◆ What to do
Hand back all records exactly, pictures omitted.

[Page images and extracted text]
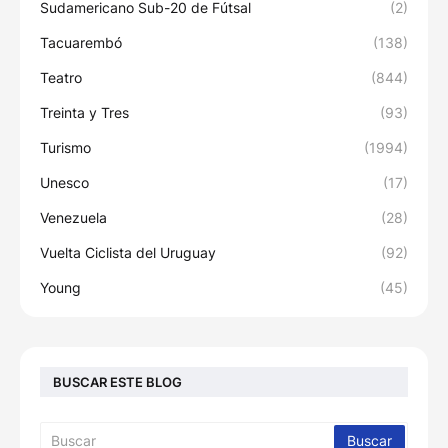
Sudamericano Sub-20 de Fútsal
(2)
Tacuarembó
(138)
Teatro
(844)
Treinta y Tres
(93)
Turismo
(1994)
Unesco
(17)
Venezuela
(28)
Vuelta Ciclista del Uruguay
(92)
Young
(45)
BUSCAR ESTE BLOG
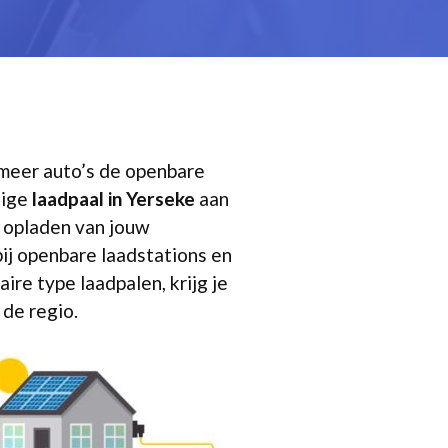
 meer auto’s de openbare
dige
laadpaal in Yerseke
aan
nt opladen van jouw
ij openbare laadstations en
ire type laadpalen, krijg je
 de regio.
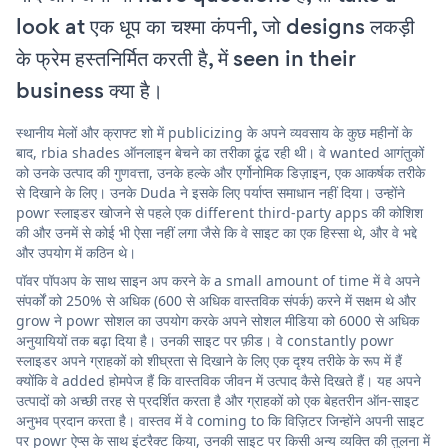
look at एक धूप का चश्मा कंपनी, जो designs लकड़ी
के फ्रेम हस्तनिर्मित करती है, में seen in their
business क्या है।
स्थानीय मेलों और क्राफ्ट शो में publicizing के अपने व्यवसाय के कुछ महीनों के
बाद, rbia shades ऑनलाइन बेचने का तरीका ढूंढ रही थी। वे wanted आगंतुकों
को उनके उत्पाद की गुणवत्ता, उनके हल्के और एर्गोनोमिक डिज़ाइन, एक आकर्षक तरीके
से दिखाने के लिए। उनके Duda ने इसके लिए पर्याप्त समाधान नहीं दिया। उन्होंने
powr स्लाइडर खोजने से पहले एक different third-party apps की कोशिश
की और उनमें से कोई भी ऐसा नहीं लगा जैसे कि वे साइट का एक हिस्सा थे, और वे भद्दे
और उपयोग में कठिन थे।
पॉवर पॉपअप के साथ साइन अप करने के a small amount of time में वे अपने
संपर्कों को 250% से अधिक (600 से अधिक वास्तविक संपर्क) करने में सक्षम थे और
grow ने powr सोशल का उपयोग करके अपने सोशल मीडिया को 6000 से अधिक
अनुयायियों तक बढ़ा दिया है। उनकी साइट पर फ़ीड। वे constantly powr
स्लाइडर अपने ग्राहकों को शीघ्रता से दिखाने के लिए एक दृश्य तरीके के रूप में हैं
क्योंकि वे added होमपेज हैं कि वास्तविक जीवन में उत्पाद कैसे दिखते हैं। यह अपने
उत्पादों को अच्छी तरह से प्रदर्शित करता है और ग्राहकों को एक बेहतरीन ऑन-साइट
अनुभव प्रदान करता है। वास्तव में वे coming to कि विज़िटर जिन्होंने अपनी साइट
पर powr ऐप्स के साथ इंटरैक्ट किया, उनकी साइट पर किसी अन्य व्यक्ति की तुलना में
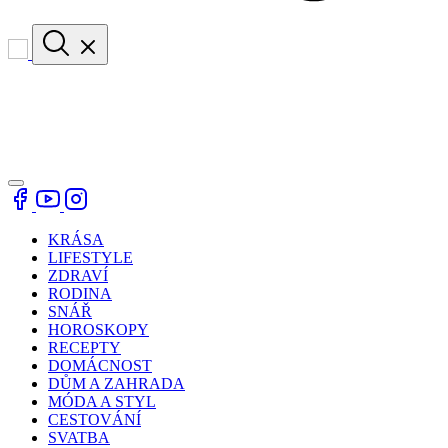
KRÁSA
LIFESTYLE
ZDRAVÍ
RODINA
SNÁŘ
HOROSKOPY
RECEPTY
DOMÁCNOST
DŮM A ZAHRADA
MÓDA A STYL
CESTOVÁNÍ
SVATBA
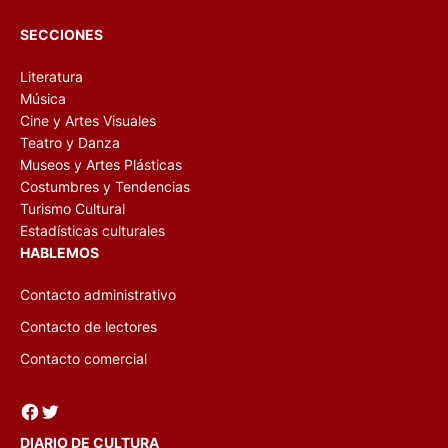
SECCIONES
Literatura
Música
Cine y Artes Visuales
Teatro y Danza
Museos y Artes Plásticas
Costumbres y Tendencias
Turismo Cultural
Estadísticas culturales
HABLEMOS
Contacto administrativo
Contacto de lectores
Contacto comercial
Facebook
Twitter
DIARIO DE CULTURA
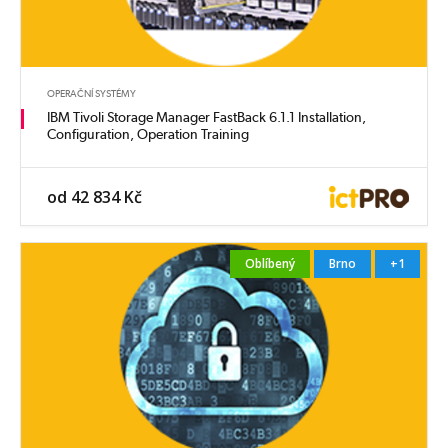
OPERAČNÍ SYSTÉMY
IBM Tivoli Storage Manager FastBack 6.1.1 Installation,
Configuration, Operation Training
od 42 834 Kč
Oblíbený
Brno
+1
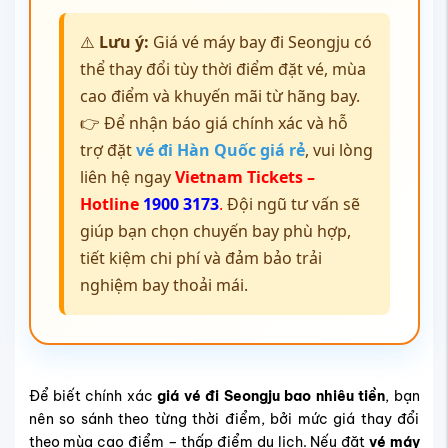
⚠️
Lưu ý:
Giá vé máy bay đi Seongju có
thể thay đổi tùy thời điểm đặt vé, mùa
cao điểm và khuyến mãi từ hãng bay.
👉 Để nhận báo giá chính xác và hỗ
trợ đặt
vé đi Hàn Quốc giá rẻ
, vui lòng
liên hệ ngay
Vietnam Tickets –
Hotline
1900 3173
.
Đội ngũ tư vấn sẽ
giúp bạn chọn chuyến bay phù hợp,
tiết kiệm chi phí và đảm bảo trải
nghiệm bay thoải mái.
Để biết chính xác
giá vé đi Seongju bao nhiêu tiền
, bạn
nên so sánh theo từng thời điểm, bởi mức giá thay đổi
theo mùa cao điểm – thấp điểm du lịch. Nếu đặt
vé máy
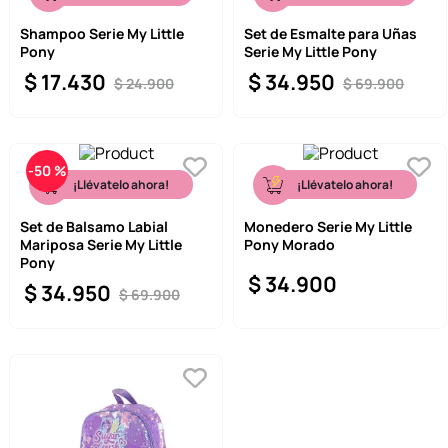
Shampoo Serie My Little
Set de Esmalte para Uñas
Pony
Serie My Little Pony
$
17
.
430
$
34
.
950
$
24
.
900
$
69
.
900
-
50 %
¡Llévatelo ahora!
¡Llévatelo ahora!
Set de Balsamo Labial
Monedero Serie My Little
Mariposa Serie My Little
Pony Morado
Pony
$
34
.
900
$
34
.
950
$
69
.
900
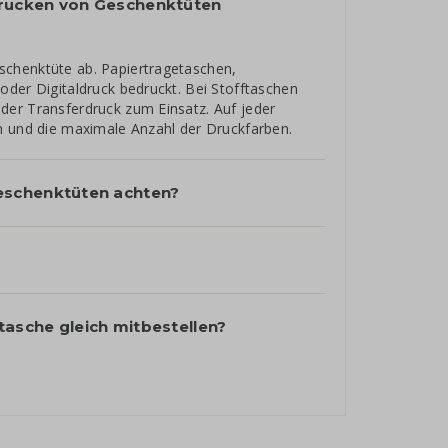
rucken von Geschenktüten
schenktüte ab. Papiertragetaschen,
oder Digitaldruck bedruckt. Bei Stofftaschen
der Transferdruck zum Einsatz. Auf jeder
n und die maximale Anzahl der Druckfarben.
eschenktüten achten?
asche gleich mitbestellen?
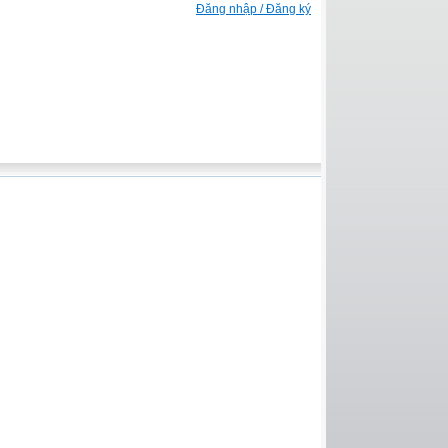
Đăng nhập / Đăng ký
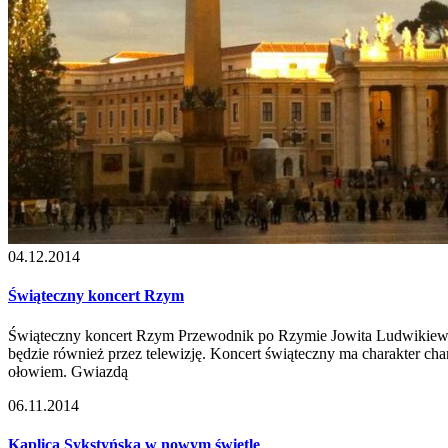
04.12.2014
Świąteczny koncert Rzym
Świąteczny koncert Rzym Przewodnik po Rzymie Jowita Ludwikiewic
będzie również przez telewizję. Koncert świąteczny ma charakter cha
ołowiem. Gwiazdą
06.11.2014
Kaplica Sykstyńska w nowym świetle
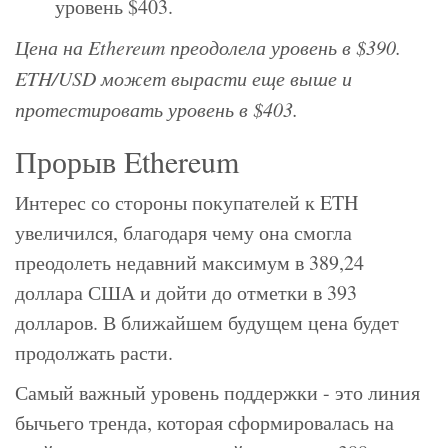
уровень $403.
Цена на Ethereum преодолела уровень в $390.
ETH/USD может вырасти еще выше и
протестировать уровень в $403.
Прорыв Ethereum
Интерес со стороны покупателей к ETH
увеличился, благодаря чему она смогла
преодолеть недавний максимум в 389,24
доллара США и дойти до отметки в 393
долларов. В ближайшем будущем цена будет
продолжать расти.
Самый важный уровень поддержки - это линия
бычьего тренда, которая сформировалась на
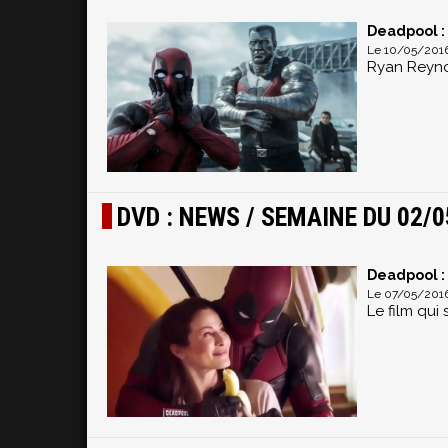
Deadpool : 
Le 10/05/2016
Ryan Reynol
DVD : NEWS / SEMAINE DU 02/0
Deadpool : 
Le 07/05/2016
Le film qui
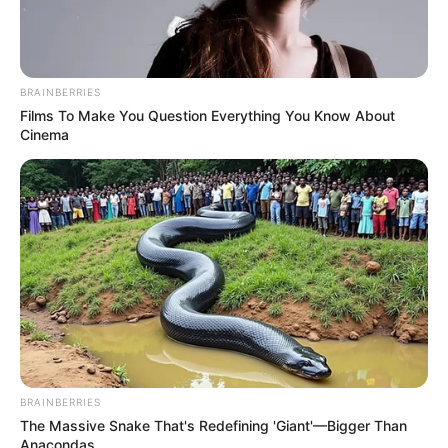
****************************************************
VÍDEO -
Reestruturação no Saúde da Família prevê avaliação
de atendimentos
.
BRAINBERRIES
Films To Make You Question Everything You Know About
Cinema
M
inistra da Sáude, Nísia Trindade durante coletiva de
imprensa
.
—
Foto/Reprodução/
Joédson Alves/Agência Brasil
.
BRAINBERRIES
Publicado
no
JASB
em
11
.abril
.2024
.
Atualizado
em
14
.abril
.2024
.
The Massive Snake That's Redefining 'Giant'—Bigger Than
Anacondas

◆ Exercise output
Sudamericano Sub-20 de Fútsal
(2)
Tacuarembó
(138)
Teatro
(844)
Treinta y Tres
(93)
Turismo
(1994)
Unesco
(17)
Venezuela
(28)
Vuelta Ciclista del Uruguay
(92)
Young
(45)
BUSCAR ESTE BLOG
 meer auto’s de openbare
dige
laadpaal in Yerseke
aan
nt opladen van jouw
ij openbare laadstations en
ire type laadpalen, krijg je
 de regio.
look at एक धूप का चश्मा कंपनी, जो designs लकड़ी
के फ्रेम हस्तनिर्मित करती है, में seen in their
business क्या है।
स्थानीय मेलों और क्राफ्ट शो में publicizing के अपने व्यवसाय के कुछ महीनों के
बाद, rbia shades ऑनलाइन बेचने का तरीका ढूंढ रही थी। वे wanted आगंतुकों
को उनके उत्पाद की गुणवत्ता, उनके हल्के और एर्गोनोमिक डिज़ाइन, एक आकर्षक तरीके
से दिखाने के लिए। उनके Duda ने इसके लिए पर्याप्त समाधान नहीं दिया। उन्होंने
powr स्लाइडर खोजने से पहले एक different third-party apps की कोशिश
की और उनमें से कोई भी ऐसा नहीं लगा जैसे कि वे साइट का एक हिस्सा थे, और वे भद्दे
और उपयोग में कठिन थे।
पॉवर पॉपअप के साथ साइन अप करने के a small amount of time में वे अपने
संपर्कों को 250% से अधिक (600 से अधिक वास्तविक संपर्क) करने में सक्षम थे और
grow ने powr सोशल का उपयोग करके अपने सोशल मीडिया को 6000 से अधिक
अनुयायियों तक बढ़ा दिया है। उनकी साइट पर फ़ीड। वे constantly powr
स्लाइडर अपने ग्राहकों को शीघ्रता से दिखाने के लिए एक दृश्य तरीके के रूप में हैं
क्योंकि वे added होमपेज हैं कि वास्तविक जीवन में उत्पाद कैसे दिखते हैं। यह अपने
उत्पादों को अच्छी तरह से प्रदर्शित करता है और ग्राहकों को एक बेहतरीन ऑन-साइट
अनुभव प्रदान करता है। वास्तव में वे coming to कि विज़िटर जिन्होंने अपनी साइट
पर powr ऐप्स के साथ इंटरैक्ट किया, उनकी साइट पर किसी अन्य व्यक्ति की तुलना में
KRÁSA
LIFESTYLE
ZDRAVÍ
RODINA
SNÁŘ
HOROSKOPY
RECEPTY
DOMÁCNOST
DŮM A ZAHRADA
MÓDA A STYL
CESTOVÁNÍ
SVATBA
SECCIONES
Literatura
Música
Cine y Artes Visuales
Teatro y Danza
Museos y Artes Plásticas
Costumbres y Tendencias
Turismo Cultural
Estadísticas culturales
HABLEMOS
Contacto administrativo
Contacto de lectores
Contacto comercial
Facebook
Twitter
DIARIO DE CULTURA
OPERAČNÍ SYSTÉMY
IBM Tivoli Storage Manager FastBack 6.1.1 Installation,
Configuration, Operation Training
od 42 834 Kč
Oblíbený
Brno
+1
⚠️
Lưu ý:
Giá vé máy bay đi Seongju có
thể thay đổi tùy thời điểm đặt vé, mùa
cao điểm và khuyến mãi từ hãng bay.
👉 Để nhận báo giá chính xác và hỗ
trợ đặt
vé đi Hàn Quốc giá rẻ
, vui lòng
liên hệ ngay
Vietnam Tickets –
Hotline
1900 3173
.
Đội ngũ tư vấn sẽ
giúp bạn chọn chuyến bay phù hợp,
tiết kiệm chi phí và đảm bảo trải
nghiệm bay thoải mái.
Để biết chính xác
giá vé đi Seongju bao nhiêu tiền
, bạn
nên so sánh theo từng thời điểm, bởi mức giá thay đổi
theo mùa cao điểm – thấp điểm du lịch. Nếu đặt
vé máy
Shampoo Serie My Little
Set de Esmalte para Uñas
Pony
Serie My Little Pony
$
17
.
430
$
34
.
950
$
24
.
900
$
69
.
900
-
50 %
¡Llévatelo ahora!
¡Llévatelo ahora!
Set de Balsamo Labial
Monedero Serie My Little
Mariposa Serie My Little
Pony Morado
Pony
$
34
.
900
$
34
.
950
$
69
.
900
rucken von Geschenktüten
schenktüte ab. Papiertragetaschen,
oder Digitaldruck bedruckt. Bei Stofftaschen
der Transferdruck zum Einsatz. Auf jeder
n und die maximale Anzahl der Druckfarben.
eschenktüten achten?
asche gleich mitbestellen?
Đăng nhập / Đăng ký
04.12.2014
Świąteczny koncert Rzym
Świąteczny koncert Rzym Przewodnik po Rzymie Jowita Ludwikiewic
będzie również przez telewizję. Koncert świąteczny ma charakter cha
ołowiem. Gwiazdą
06.11.2014
Kaplica Sykstyńska w nowym świetle
уровень $403.
Цена на Ethereum преодолела уровень в $390.
ETH/USD может вырасти еще выше и
протестировать уровень в $403.
Прорыв Ethereum
Интерес со стороны покупателей к ETH
увеличился, благодаря чему она смогла
преодолеть недавний максимум в 389,24
доллара США и дойти до отметки в 393
долларов. В ближайшем будущем цена будет
продолжать расти.
Самый важный уровень поддержки - это линия
бычьего тренда, которая сформировалась на
Deadpool : 
Le 10/05/2016
Ryan Reynol
DVD : NEWS / SEMAINE DU 02/0
Deadpool : 
Le 07/05/2016
Le film qui
****************************************************
VÍDEO -
Reestruturação no Saúde da Família prevê avaliação
de atendimentos
.
BRAINBERRIES
Films To Make You Question Everything You Know About
Cinema
M
inistra da Sáude, Nísia Trindade durante coletiva de
imprensa
.
—
Foto/Reprodução/
Joédson Alves/Agência Brasil
.
BRAINBERRIES
Publicado
no
JASB
em
11
.abril
.2024
.
Atualizado
em
14
.abril
.2024
.
The Massive Snake That's Redefining 'Giant'—Bigger Than
Anacondas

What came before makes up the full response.